5. The reinforcement learning-based mission planning method under the sequential logic constraint of claim 1, wherein the feedforward neural network comprises a self-attention module and a fully-connected module; the inputting the state action track and each state action to the corresponding external reward of each preset feedforward neural network, and the outputting each state action through the feedforward neural network to the corresponding internal reward of each preset feedforward neural network specifically comprises:

inputting the state action track and the external reward input corresponding to each state action pair into the self-attention module, and outputting the time sequence characteristic vector corresponding to each state action pair through the self-attention module;

6. The method for task planning based on reinforcement learning under the sequential logic constraint of claim 5, wherein the time slot characteristic vector corresponding to the action state is:

y＝ωv+x

7. The reinforcement learning-based mission planning method under the sequential logic constraint according to claim 1, wherein the calculation formulas of the first objective function and the return value are respectively:

indicating the inherent reward for time i,

representing the extrinsic reward at time T, η representing a network parameter of the feedforward neural network, T representing the number of states of action, s_tIndicates the state at time t, a_tRepresents the movement at time t, s_iIndicates the state at time i, a_iIndicating the operation at time i.

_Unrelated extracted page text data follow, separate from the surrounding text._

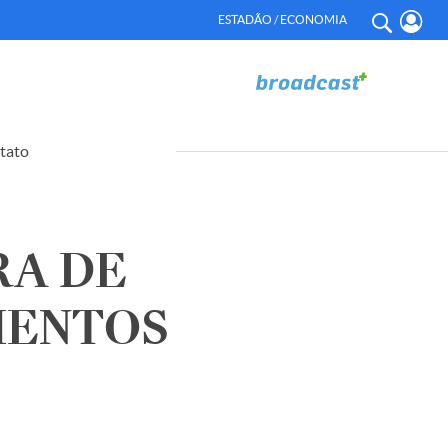
ESTADÃO / ECONOMIA
tato
RA DE
MENTOS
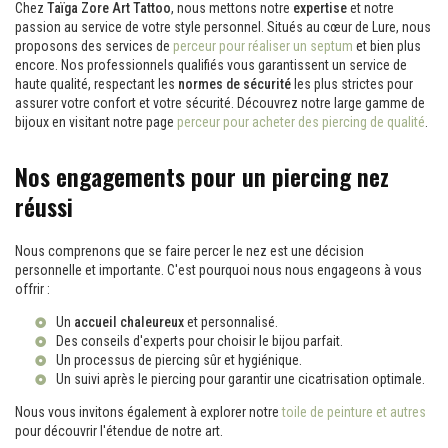
Chez
Taïga Zore Art Tattoo
, nous mettons notre
expertise
et notre
passion au service de votre style personnel. Situés au cœur de Lure, nous
proposons des services de
perceur pour réaliser un septum
et bien plus
encore. Nos professionnels qualifiés vous garantissent un service de
haute qualité, respectant les
normes de sécurité
les plus strictes pour
assurer votre confort et votre sécurité. Découvrez notre large gamme de
bijoux en visitant notre page
perceur pour acheter des piercing de qualité
.
Nos engagements pour un piercing nez
réussi
Nous comprenons que se faire percer le nez est une décision
personnelle et importante. C'est pourquoi nous nous engageons à vous
offrir :
Un
accueil chaleureux
et personnalisé.
Des conseils d'experts pour choisir le bijou parfait.
Un processus de piercing sûr et hygiénique.
Un suivi après le piercing pour garantir une cicatrisation optimale.
Nous vous invitons également à explorer notre
toile de peinture et autres
pour découvrir l'étendue de notre art.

8. The reinforcement learning-based task planning method under the sequential logic constraint according to claim 1, wherein the step of continuously executing the step of determining the state action trajectory corresponding to the task to be planned based on the deterministic finite automaton and the initial strategy corresponding to the task to be planned until the step of obtaining the target strategy corresponding to the task to be planned, further comprises:

and determining a second objective function and a second return value corresponding to the initial strategy based on each external reward, and updating the network parameters of the feedforward neural network by the second objective function and the second return value.

9. A mission planning device based on reinforcement learning under the constraint of time sequence logic is characterized in that the mission planning device comprises:

10. A computer readable storage medium, storing one or more programs, which are executable by one or more processors, for performing the steps in the reinforcement learning based mission planning method under sequential logic constraints as recited in any of claims 1-8.

11. A terminal device, comprising: a processor, a memory, and a communication bus; the memory has stored thereon a computer readable program executable by the processor;

the processor, when executing the computer readable program, implements the steps in a reinforcement learning based mission planning method under the temporal logic constraints of any of claims 1-8.